# Directions:
Copy every line of the data below exactly as given, except for the pictures.

# Data:
━━━━━━━━

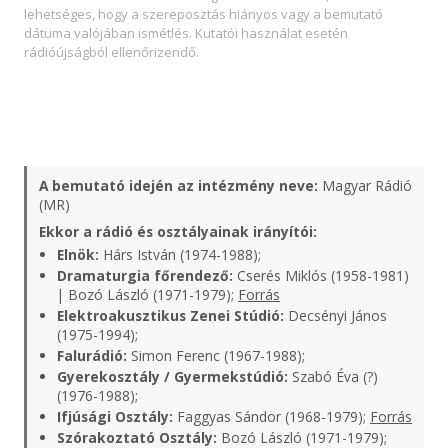
lehetséges, hogy a szereposztás hiányos vagy a bemutató
dátuma valójában ismétlés. Kutatói használat esetén
rádióújságból ellenőrizendő.
A bemutató idején az intézmény neve:
Magyar Rádió
(MR)
Ekkor a rádió és osztályainak irányítói:
Elnök:
Hárs István (1974-1988);
Dramaturgia főrendező:
Cserés Miklós (1958-1981)
| Bozó László (1971-1979);
Forrás
Elektroakusztikus Zenei Stúdió:
Decsényi János
(1975-1994);
Falurádió:
Simon Ferenc (1967-1988);
Gyerekosztály / Gyermekstúdió:
Szabó Éva (?)
(1976-1988);
Ifjúsági Osztály:
Faggyas Sándor (1968-1979);
Forrás
Szórakoztató Osztály:
Bozó László (1971-1979);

━━━━━━━━

# Exercise result:
lehetséges, hogy a szereposztás hiányos vagy a bemutató
dátuma valójában ismétlés. Kutatói használat esetén
rádióújságból ellenőrizendő.
A bemutató idején az intézmény neve:
Magyar Rádió
(MR)
Ekkor a rádió és osztályainak irányítói:
Elnök:
Hárs István (1974-1988);
Dramaturgia főrendező:
Cserés Miklós (1958-1981)
| Bozó László (1971-1979);
Forrás
Elektroakusztikus Zenei Stúdió:
Decsényi János
(1975-1994);
Falurádió:
Simon Ferenc (1967-1988);
Gyerekosztály / Gyermekstúdió:
Szabó Éva (?)
(1976-1988);
Ifjúsági Osztály:
Faggyas Sándor (1968-1979);
Forrás
Szórakoztató Osztály:
Bozó László (1971-1979);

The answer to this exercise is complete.